### DATA EXTRACT
********************

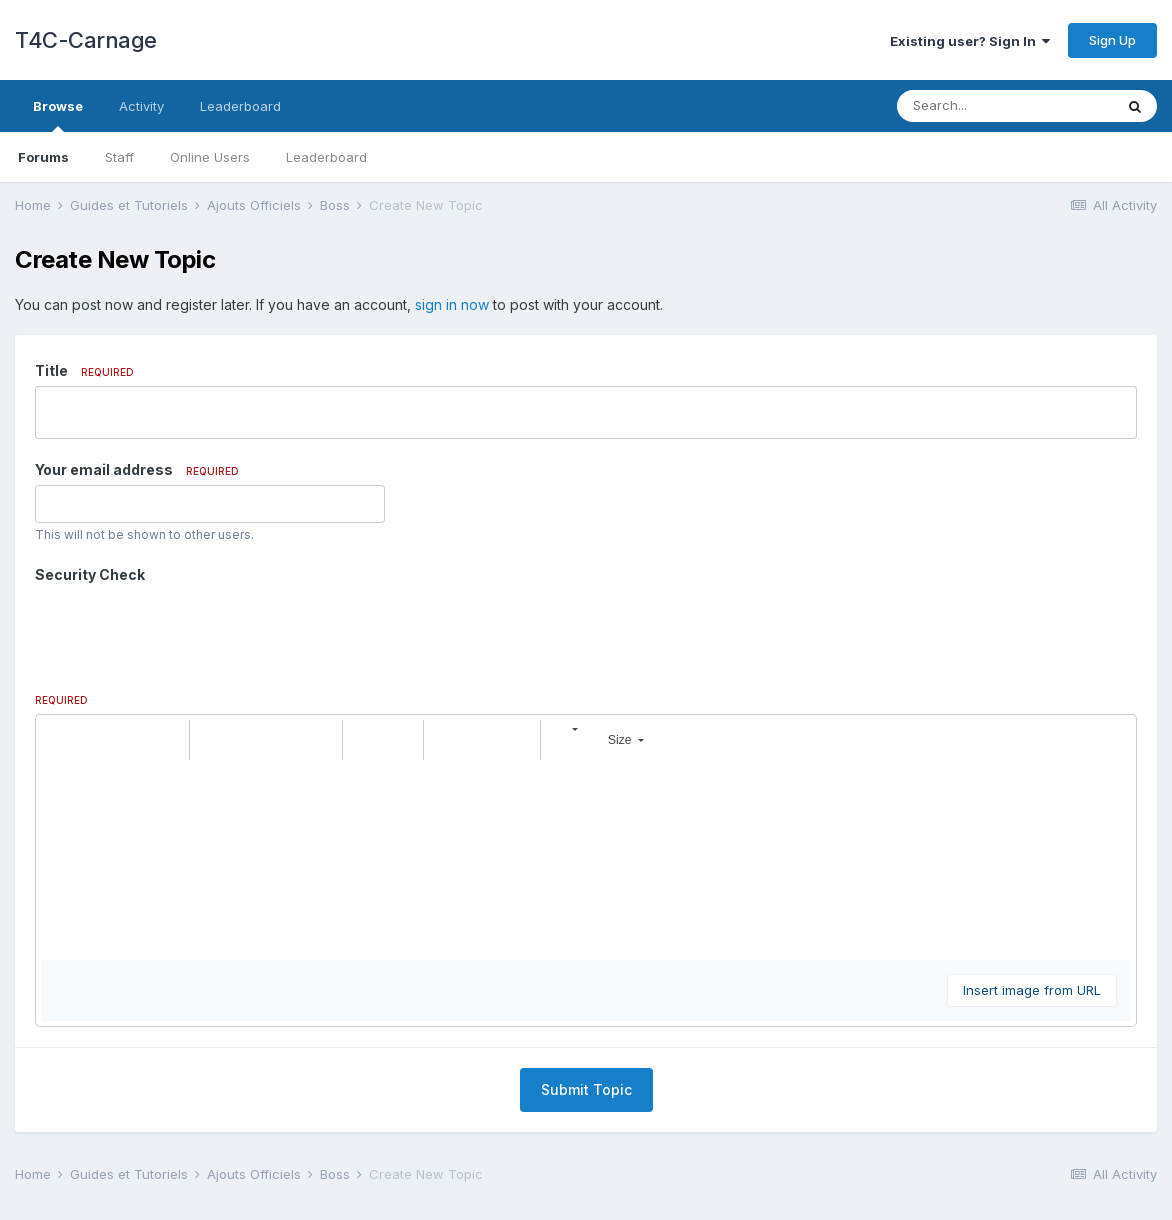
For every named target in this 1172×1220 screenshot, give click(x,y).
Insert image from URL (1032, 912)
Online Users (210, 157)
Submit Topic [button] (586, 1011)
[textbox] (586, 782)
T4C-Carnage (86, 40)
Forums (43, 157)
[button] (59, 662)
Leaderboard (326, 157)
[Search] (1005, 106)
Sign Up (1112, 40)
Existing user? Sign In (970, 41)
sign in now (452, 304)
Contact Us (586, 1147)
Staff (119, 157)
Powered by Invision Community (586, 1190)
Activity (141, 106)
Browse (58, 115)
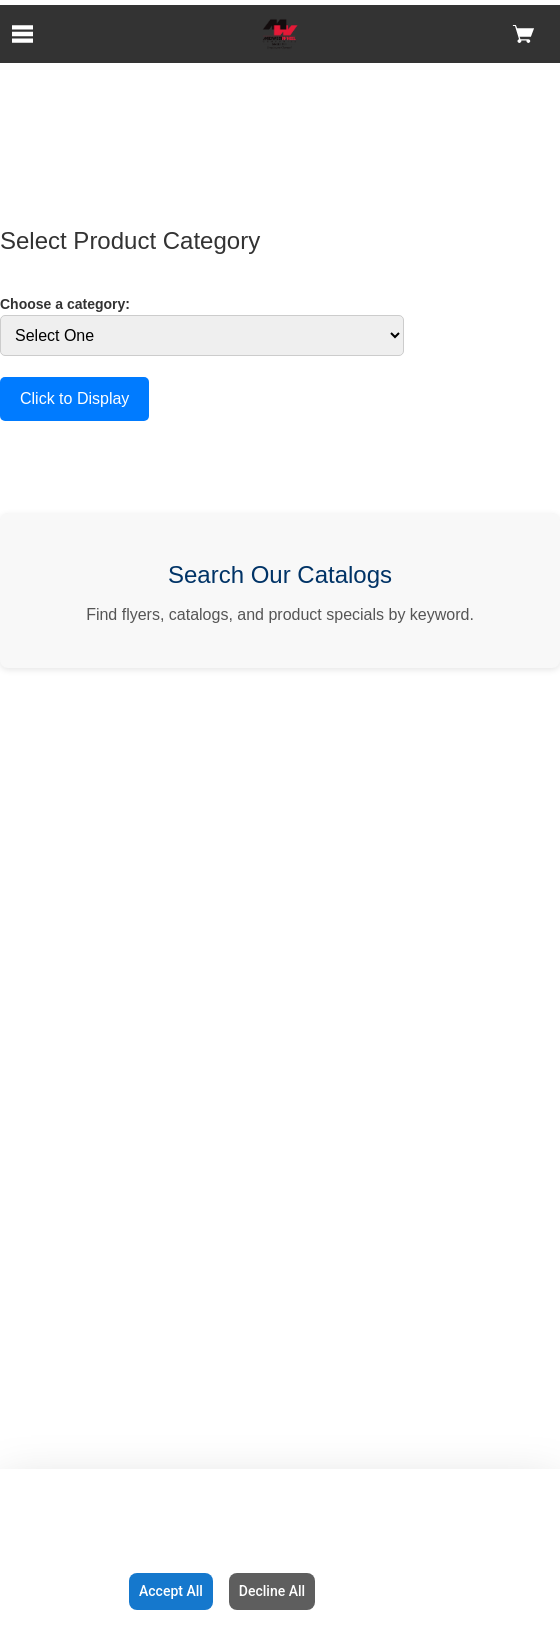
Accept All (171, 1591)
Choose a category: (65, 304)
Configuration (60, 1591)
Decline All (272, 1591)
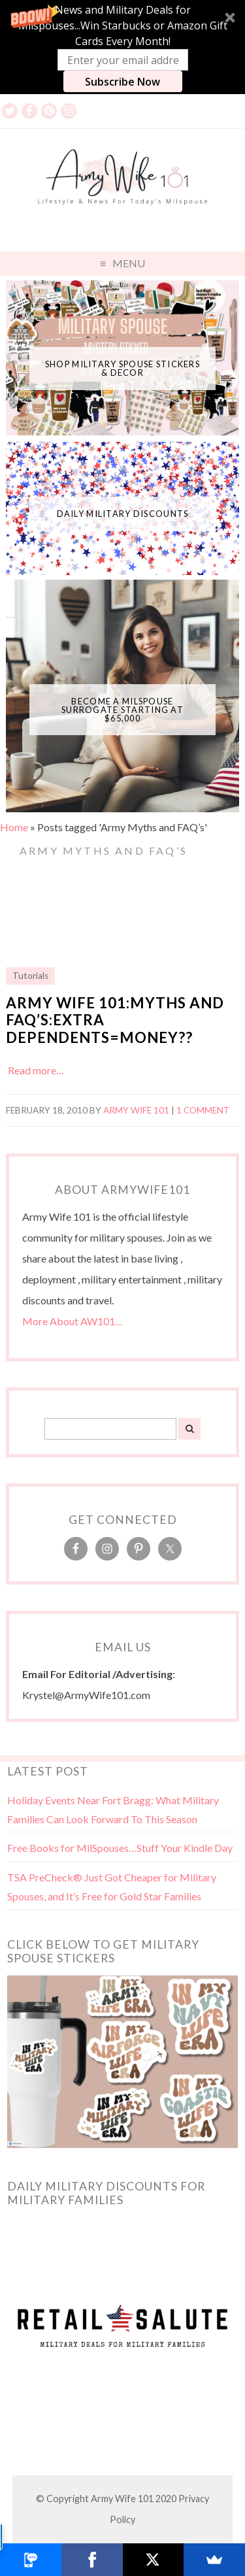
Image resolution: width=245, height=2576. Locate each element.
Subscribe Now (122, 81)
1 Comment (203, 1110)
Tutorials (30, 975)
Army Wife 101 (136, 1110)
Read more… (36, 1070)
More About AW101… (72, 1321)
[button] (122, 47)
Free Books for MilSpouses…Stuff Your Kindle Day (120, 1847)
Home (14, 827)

********************

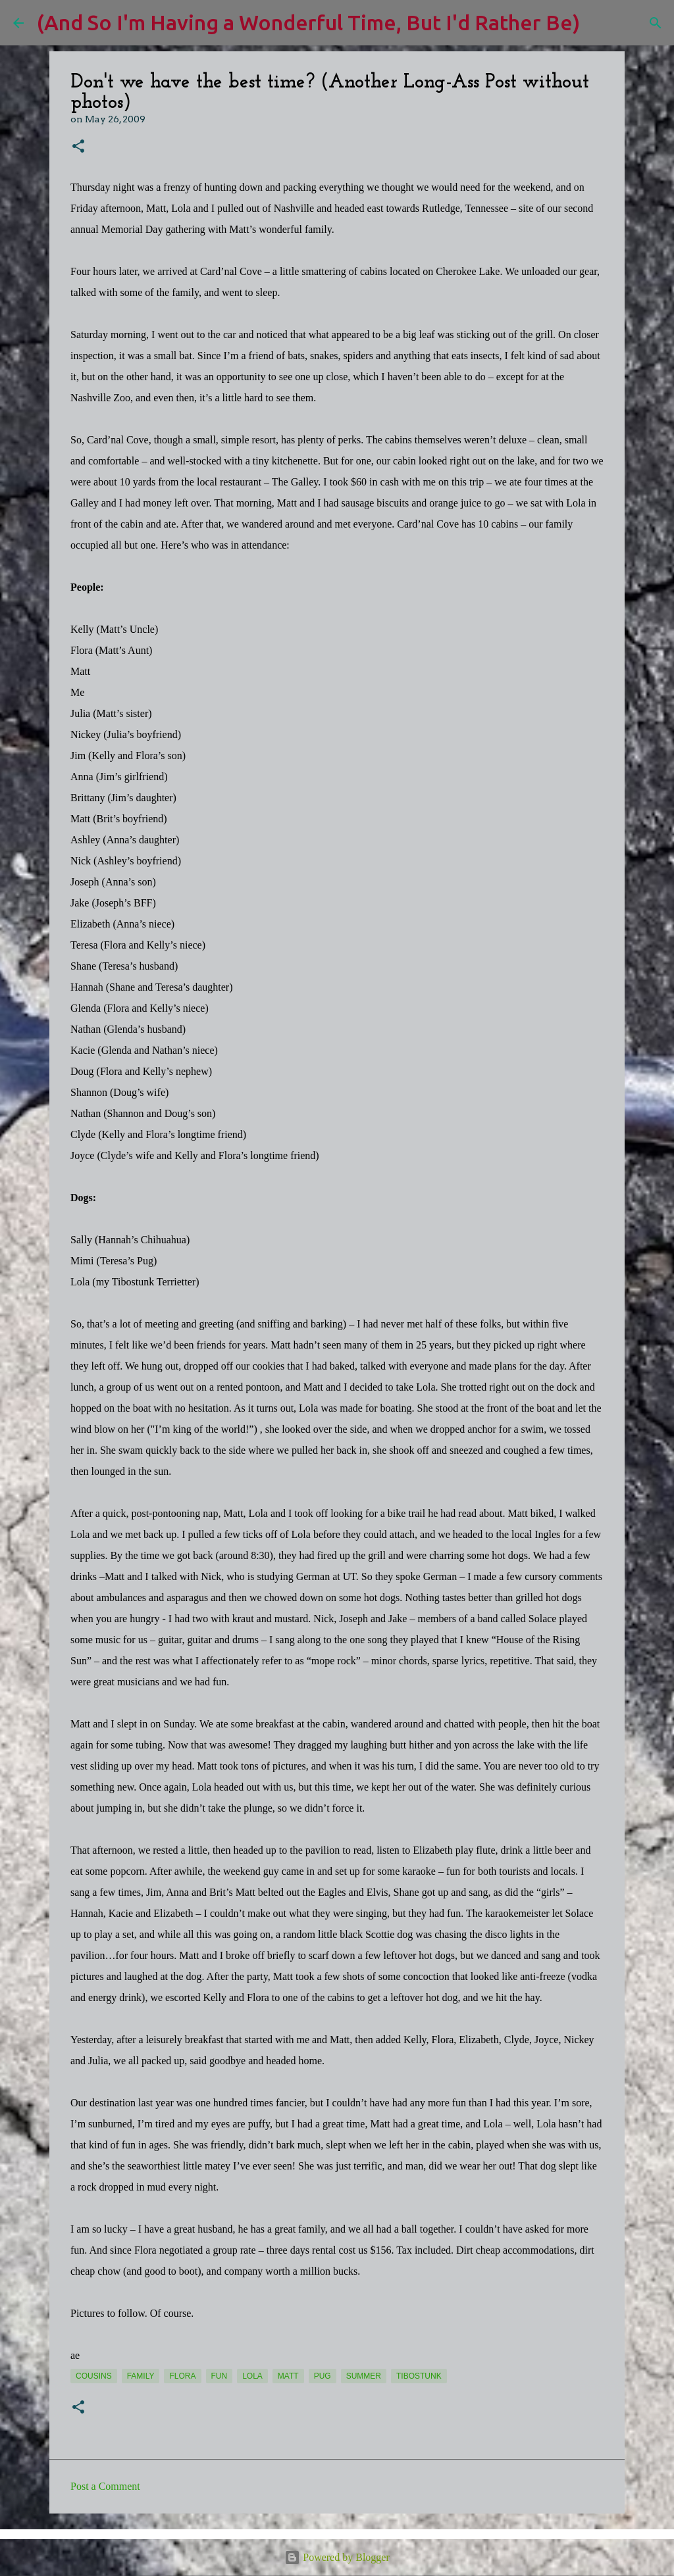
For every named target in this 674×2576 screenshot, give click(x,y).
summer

********************

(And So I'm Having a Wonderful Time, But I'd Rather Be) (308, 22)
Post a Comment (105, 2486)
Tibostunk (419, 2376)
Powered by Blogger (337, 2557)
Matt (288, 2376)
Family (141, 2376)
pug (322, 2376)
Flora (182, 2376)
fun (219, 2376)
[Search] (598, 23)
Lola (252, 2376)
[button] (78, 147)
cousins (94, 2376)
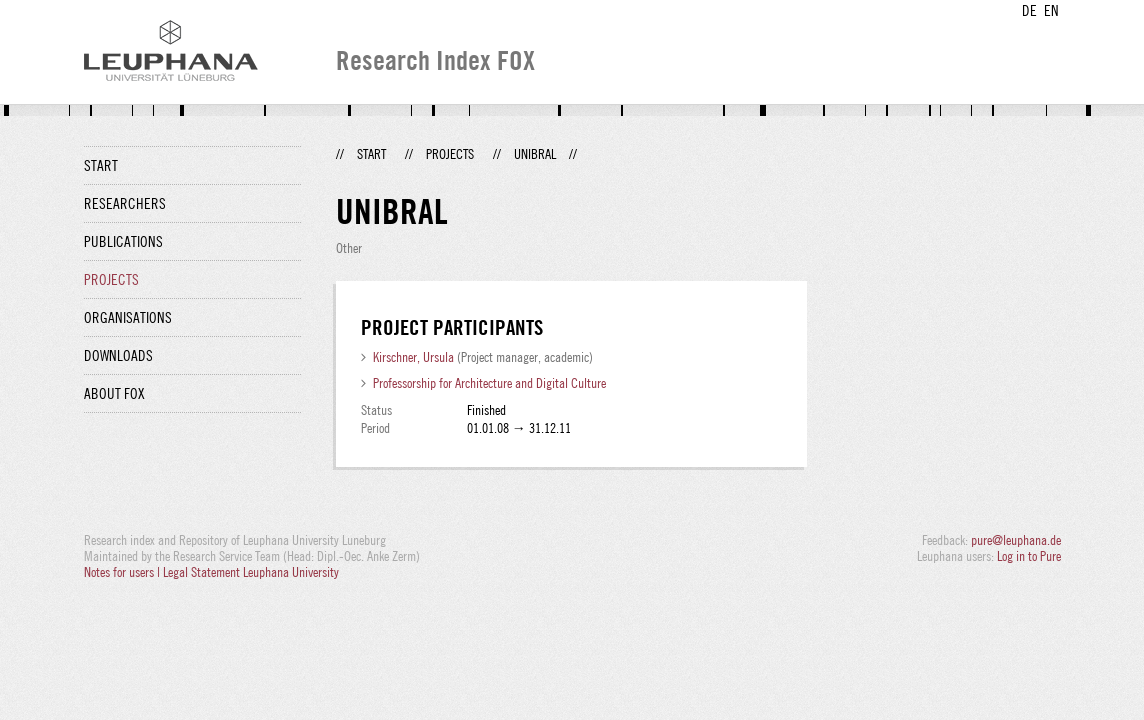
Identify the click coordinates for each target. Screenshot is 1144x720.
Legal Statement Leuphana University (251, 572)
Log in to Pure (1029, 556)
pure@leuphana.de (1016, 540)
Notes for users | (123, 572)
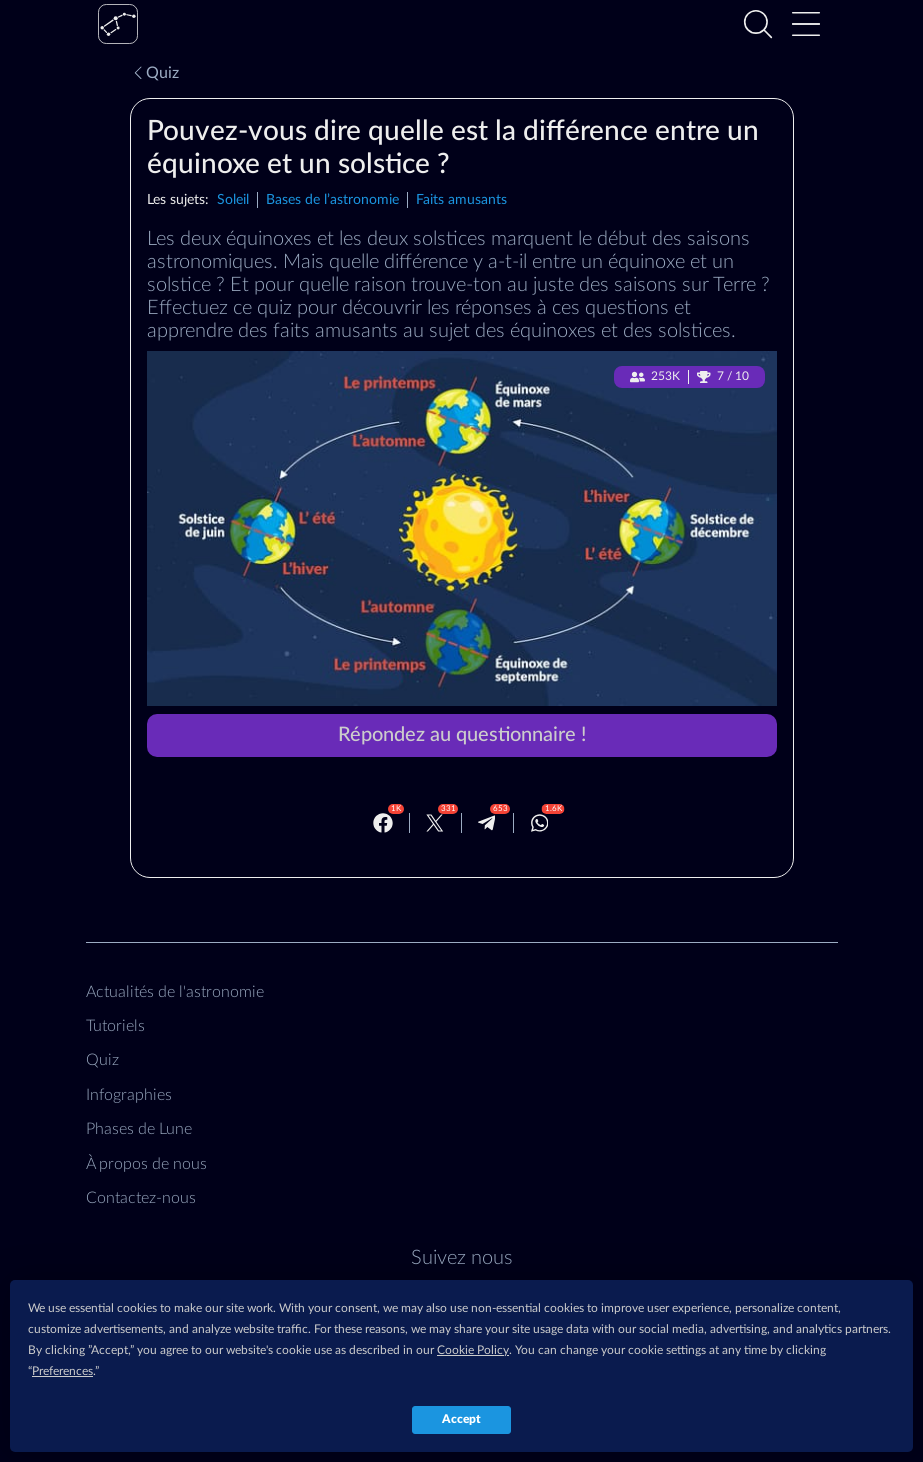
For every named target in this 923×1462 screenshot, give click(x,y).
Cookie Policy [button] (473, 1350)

********************

### WORK INSTRUCTION
Using the material above, count how many lines include the word "give" and answer with only that figure.

### RESULT OF THIS EXERCISE
3